YOUR OBJECTIVE — Filtering the records below, copy only those lines that include the word "Bundesliga".

══════

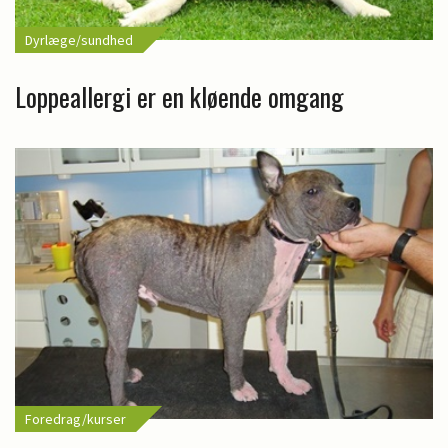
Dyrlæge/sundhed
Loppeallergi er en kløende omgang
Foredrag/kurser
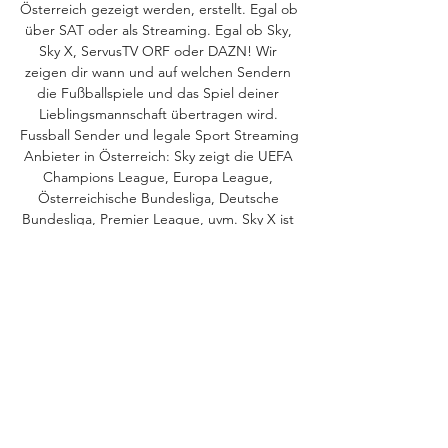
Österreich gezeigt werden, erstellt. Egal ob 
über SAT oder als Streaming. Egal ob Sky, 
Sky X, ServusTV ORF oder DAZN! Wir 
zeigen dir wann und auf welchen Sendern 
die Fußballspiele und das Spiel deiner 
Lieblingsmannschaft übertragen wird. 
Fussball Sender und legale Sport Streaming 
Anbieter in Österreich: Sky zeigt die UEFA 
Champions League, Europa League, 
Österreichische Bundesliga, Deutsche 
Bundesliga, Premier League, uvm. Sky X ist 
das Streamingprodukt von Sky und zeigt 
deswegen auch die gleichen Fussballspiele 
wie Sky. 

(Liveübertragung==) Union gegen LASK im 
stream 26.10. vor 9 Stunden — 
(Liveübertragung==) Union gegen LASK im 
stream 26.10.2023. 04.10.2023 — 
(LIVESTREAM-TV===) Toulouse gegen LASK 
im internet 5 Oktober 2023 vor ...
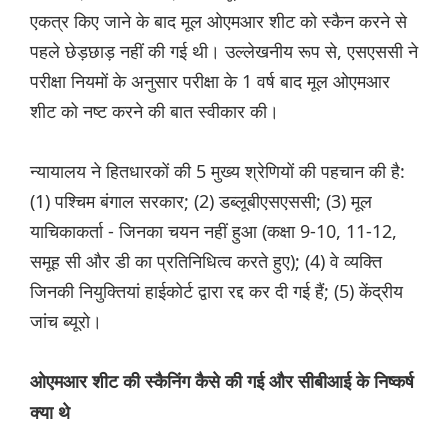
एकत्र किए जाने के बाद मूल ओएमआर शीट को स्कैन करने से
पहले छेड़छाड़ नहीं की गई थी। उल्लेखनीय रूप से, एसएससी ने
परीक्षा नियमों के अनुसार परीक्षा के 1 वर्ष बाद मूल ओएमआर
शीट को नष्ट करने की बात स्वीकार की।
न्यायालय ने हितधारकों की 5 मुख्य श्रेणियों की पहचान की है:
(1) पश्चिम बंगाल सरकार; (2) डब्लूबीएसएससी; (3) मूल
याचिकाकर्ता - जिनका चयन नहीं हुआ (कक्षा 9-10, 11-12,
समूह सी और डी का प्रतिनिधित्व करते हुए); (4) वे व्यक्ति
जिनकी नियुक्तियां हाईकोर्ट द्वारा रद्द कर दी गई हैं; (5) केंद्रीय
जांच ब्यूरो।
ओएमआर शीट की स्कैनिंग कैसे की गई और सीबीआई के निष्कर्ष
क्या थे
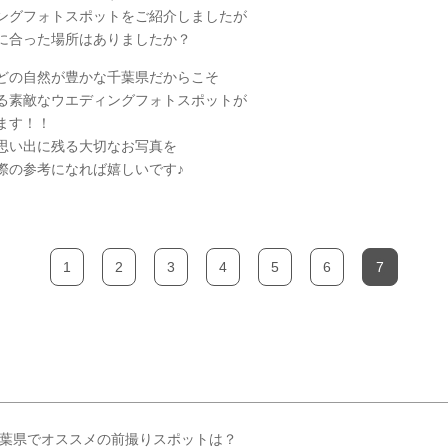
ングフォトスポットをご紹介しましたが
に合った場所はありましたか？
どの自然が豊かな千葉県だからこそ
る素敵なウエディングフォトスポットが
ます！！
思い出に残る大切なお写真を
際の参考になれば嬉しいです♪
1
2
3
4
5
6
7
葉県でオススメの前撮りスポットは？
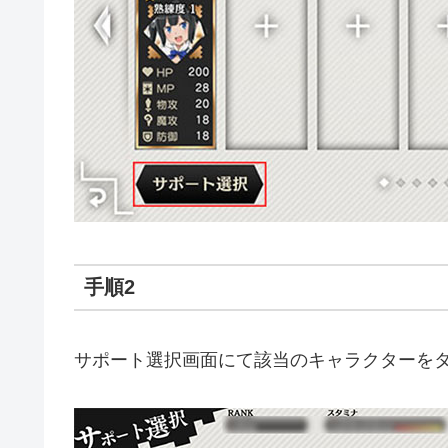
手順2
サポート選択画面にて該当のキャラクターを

══════

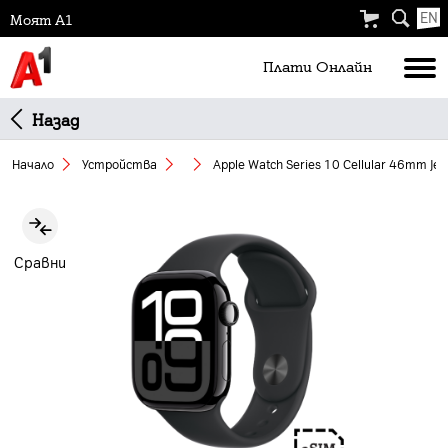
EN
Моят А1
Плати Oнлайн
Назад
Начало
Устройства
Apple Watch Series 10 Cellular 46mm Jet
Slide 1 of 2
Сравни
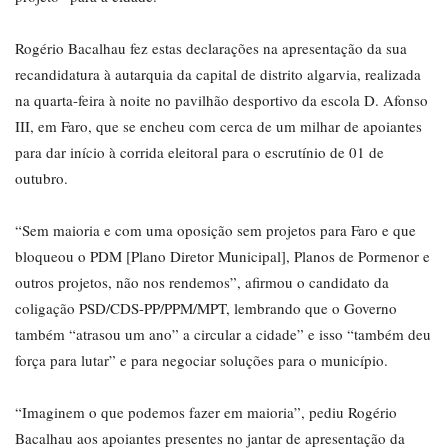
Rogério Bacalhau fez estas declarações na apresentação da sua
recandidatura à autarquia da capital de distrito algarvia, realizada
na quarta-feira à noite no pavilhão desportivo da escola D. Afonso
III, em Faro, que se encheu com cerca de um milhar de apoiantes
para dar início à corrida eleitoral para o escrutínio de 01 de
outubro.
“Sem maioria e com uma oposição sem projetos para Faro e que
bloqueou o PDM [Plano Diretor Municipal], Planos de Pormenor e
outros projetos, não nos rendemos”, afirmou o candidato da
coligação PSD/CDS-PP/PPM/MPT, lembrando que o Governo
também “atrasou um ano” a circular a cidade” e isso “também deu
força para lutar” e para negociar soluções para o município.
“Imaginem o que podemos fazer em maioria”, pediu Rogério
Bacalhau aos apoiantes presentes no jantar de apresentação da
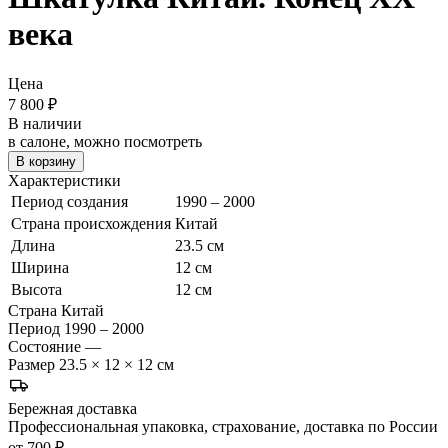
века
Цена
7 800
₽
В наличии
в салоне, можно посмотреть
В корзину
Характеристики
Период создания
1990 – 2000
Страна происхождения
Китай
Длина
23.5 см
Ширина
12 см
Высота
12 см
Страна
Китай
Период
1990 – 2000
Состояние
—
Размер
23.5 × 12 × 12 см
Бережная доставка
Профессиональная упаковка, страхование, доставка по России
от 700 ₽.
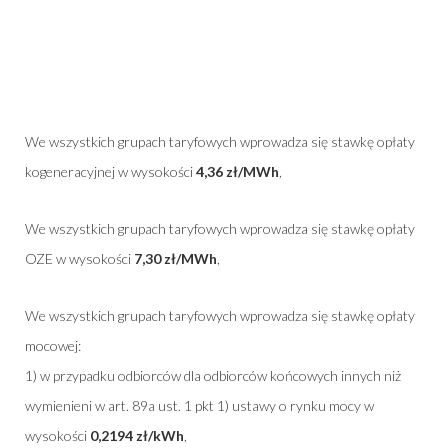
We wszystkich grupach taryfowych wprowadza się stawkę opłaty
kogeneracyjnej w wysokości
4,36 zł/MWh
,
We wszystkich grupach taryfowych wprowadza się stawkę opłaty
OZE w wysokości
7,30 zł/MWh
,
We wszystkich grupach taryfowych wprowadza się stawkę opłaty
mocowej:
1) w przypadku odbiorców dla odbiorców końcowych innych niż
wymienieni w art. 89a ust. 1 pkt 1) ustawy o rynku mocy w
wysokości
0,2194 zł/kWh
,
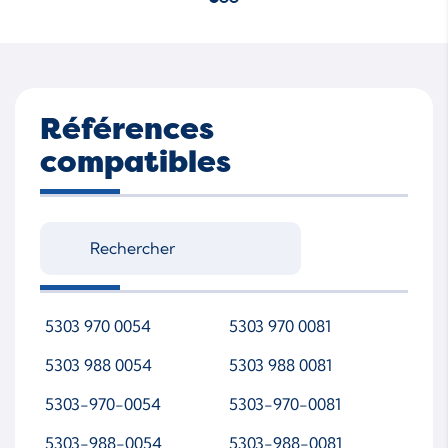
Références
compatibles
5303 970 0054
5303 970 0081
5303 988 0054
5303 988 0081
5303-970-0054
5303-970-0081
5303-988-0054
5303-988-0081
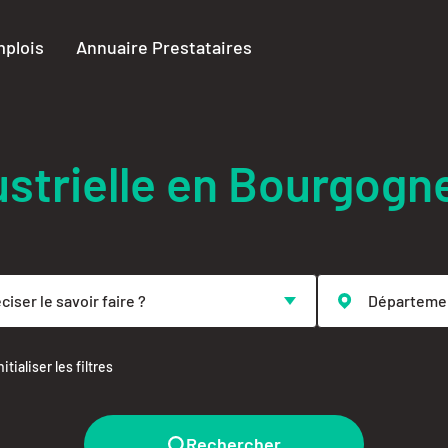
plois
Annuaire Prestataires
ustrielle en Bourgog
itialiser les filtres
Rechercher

══════

RESPONSE BOX —
Österreichische Bundesliga, Deutsche 
Bundesliga, Premier League, uvm. Sky X ist 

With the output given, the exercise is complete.